Der Vorsitzende der CDU/CSU-Bundestagsfraktion über die Koalition, die Grenzen des Sozialstaats und schwarz-grüne Überlegungen.

Berlin. Hamburger Abendblatt: Wie viele Krisengespräche müssen Angela Merkel, Guido Westerwelle und Horst Seehofer noch führen, bis die schwarz-gelbe Koalition anfängt, das Land ordentlich zu regieren?

Volker Kauder: Gespräche der drei Parteivorsitzenden wird es alle vier bis sechs Wochen geben. Das hat mit Krise nichts zu tun. Wir haben in den ersten Monaten einiges bewegt ...
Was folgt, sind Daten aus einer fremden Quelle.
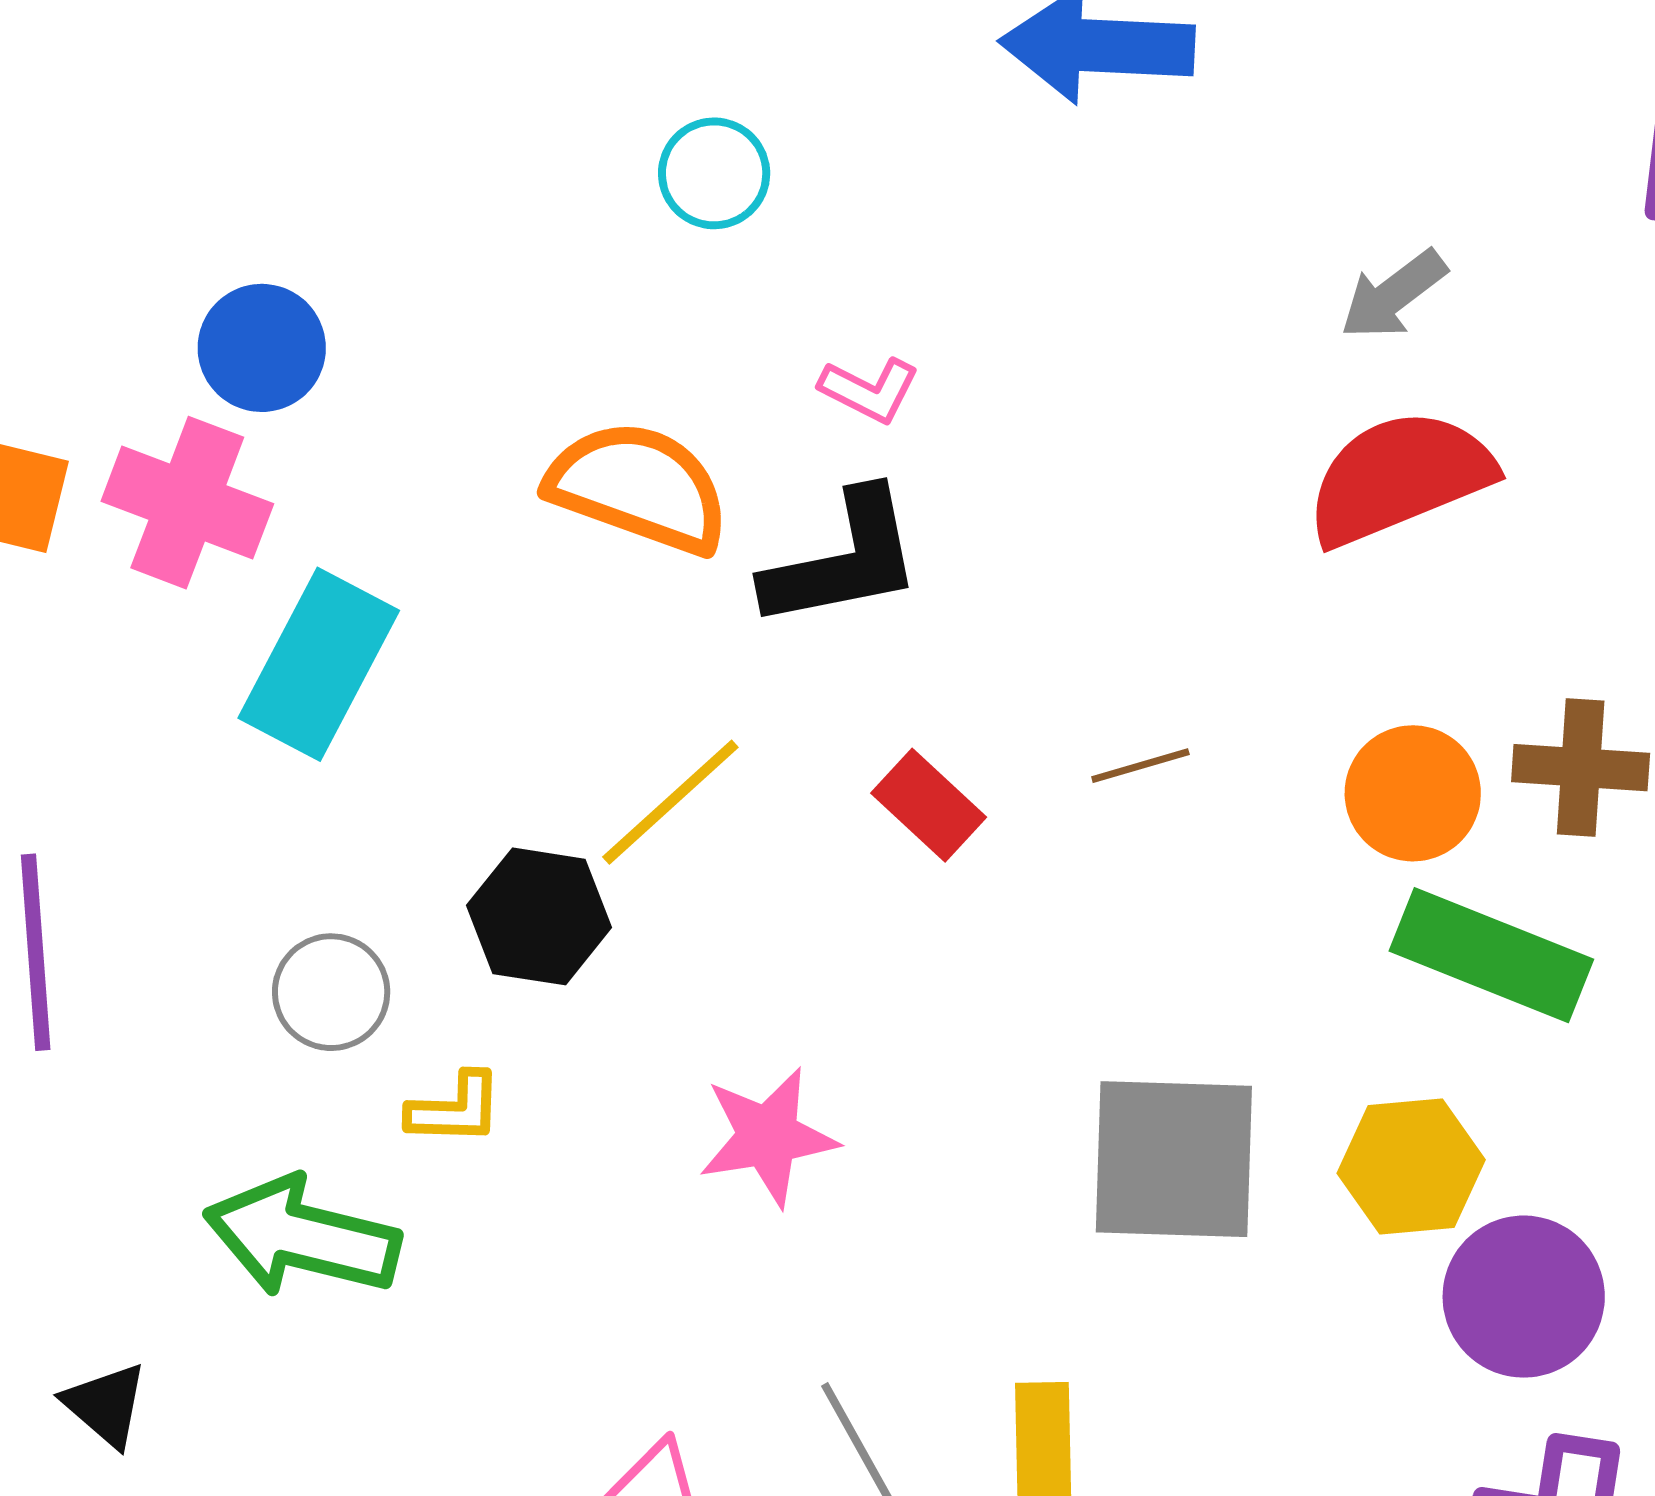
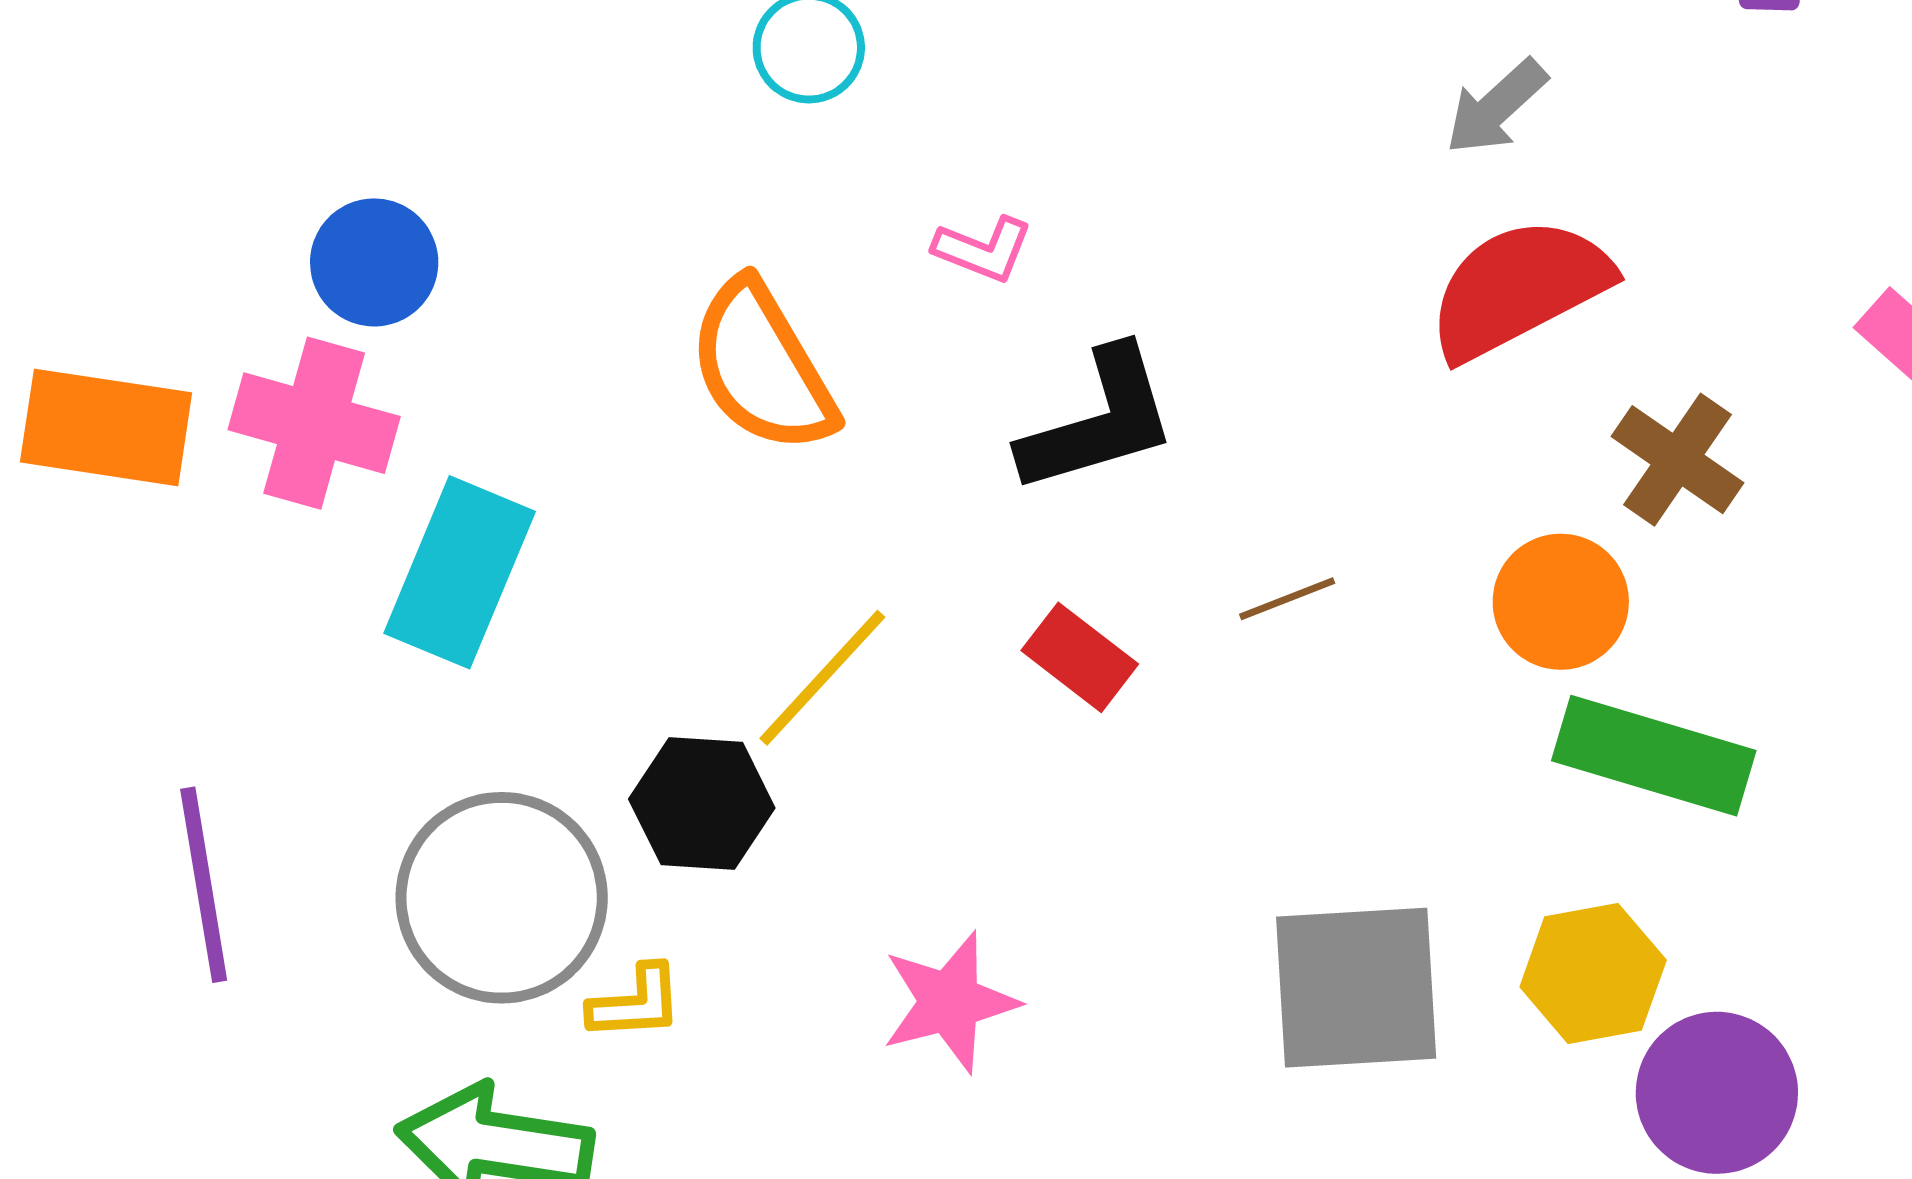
orange semicircle: (639, 487) -> (762, 367), turned -135
black L-shape: (843, 560) -> (1099, 421), moved
brown cross: (1581, 768) -> (1678, 460), moved, turned 36
gray circle: (331, 992) -> (502, 898), size x1.8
Abendblatt:... und viel gestritten.

Kauder: Die Bürger wurden zu Jahresbeginn unter anderem durch die Erhöhung des Kindergelds um 21 Milliarden Euro entlastet. Wir haben nun Einigkeit über die schwierige Anpassung der Solarförderung. An diesem Freitag konnten wir im Bundestag die neue Afghanistan-Strategie verabschieden. Wir müssen nun aber weiter Tatkraft zeigen. Das ist richtig.

Abendblatt: Die Kanzlerin hat ihren Stellvertreter wegen seiner schrillen Töne in der Sozialstaatsdebatte zurechtgewiesen. Glauben Sie, Westerwelle nimmt sich nun zurück?

Kauder: Wichtig ist: Diese Regierungskoalition muss sich als gemeinsames Projekt mit gemeinsamen Zielen verstehen und nicht nur als die Summe von drei Parteien.

Abendblatt: Ist vor allem Westerwelle verantwortlich für das schlechte Erscheinungsbild der Regierung?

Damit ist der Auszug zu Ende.